McDonald’s and Leo Burnett UK have collaborated with 16-24 year-olds to create a campaign that celebrates the brand’s authentic role in British youth culture. It showcases the unique way young adults have naturally taken ownership of the brand and celebrates the many ways they have made an invite to McDonald’s all their own.
As well as working with an ongoing collaborative panel of 16-24 year-olds, McDonald’s has been connecting with youth workers and youth projects across the country to provide access to welcoming and safe spaces. The key finding: young adults from across the nation see McDonald’s as one of the only public places they can really take ownership of.
The resulting campaign shows no food, no restaurants, and never even mentions McDonald’s by name, instead focusing on the insight that young adults own the invite to McDonald’s by creating their own personal nicknames for the brand. The work spans TV, OOH and social executions.
The 60” hero film, directed by Iconoclast, shows a chain reaction of young adults across the country inviting each other to McDonald’s. Each young adult uses their moniker for the brand, ranging from ‘Maccers’ to ‘McDizzles’, to nicknames signed in British Sign Language.
McDonald’s and Leo Burnett also invited young adults to take ownership of other brand elements across social channels. They’ve co-authored with the audience, through Street Interview style BTS content, where young cast members express how they take ownership over the brand. Alongside this, McDonald’s have released a set of stickers, so young adults can customise their own invites to McDonald’s and send them onto their friends.

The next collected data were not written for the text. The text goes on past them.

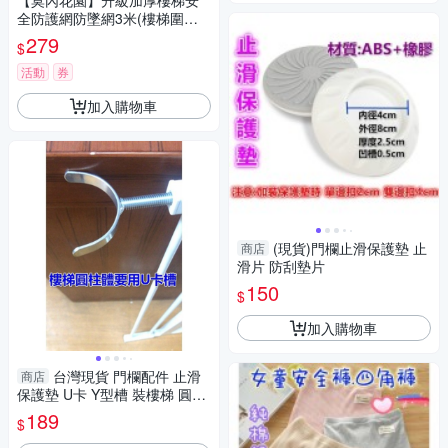
【莫內花園】升級加厚樓梯安
全防護網防墜網3米(樓梯圍欄
縫防護網 欄杆安全網)
279
$
活動
券
加入購物車
(現貨)門欄止滑保護墊 止
商店
滑片 防刮墊片
150
$
加入購物車
台灣現貨 門欄配件 止滑
商店
保護墊 U卡 Y型槽 裝樓梯 圓柱
型 固定槽 導向片 DIY零件
189
$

The OOH campaign will bring the nicknames for McDonald’s to life in a fresh evolution of the brand’s visual identity, across outdoor sites between the hours of 4-6pm.
Leo Burnett partnered with youth empowerment network We Rise Limited, organising workshops which enabled 14 young adults to co-create all aspects of the campaign. To ensure the campaign would resonate authentically with young adult audiences across the UK, Leo Burnett conducted community research with The Diversity Standards Collective.
Media was planned and bought by OMD UK, and PR was managed by Red Consultancy.
Matt Reischauer, marketing director, McDonald’s said, “When the team first presented this idea I was filled with joy, because it’s not always easy to be young. This is especially true today, with an increased lack of provisions and spaces for our young people. This campaign celebrates their wit, charm, and sometimes awkward realities and we are frankly honoured to be a place they choose to spend time together, where they can be themselves.”
Andrew Long and James Millers, executive creative directors, Leo Burnett UK, said, “Whether it’s Maccers, McD’s or even McDizzles, young adults all have their own slang for McDonald’s. This latest campaign celebrates that fan truth in a truly populist way, that we’ve co-created with our audience every step of the process.”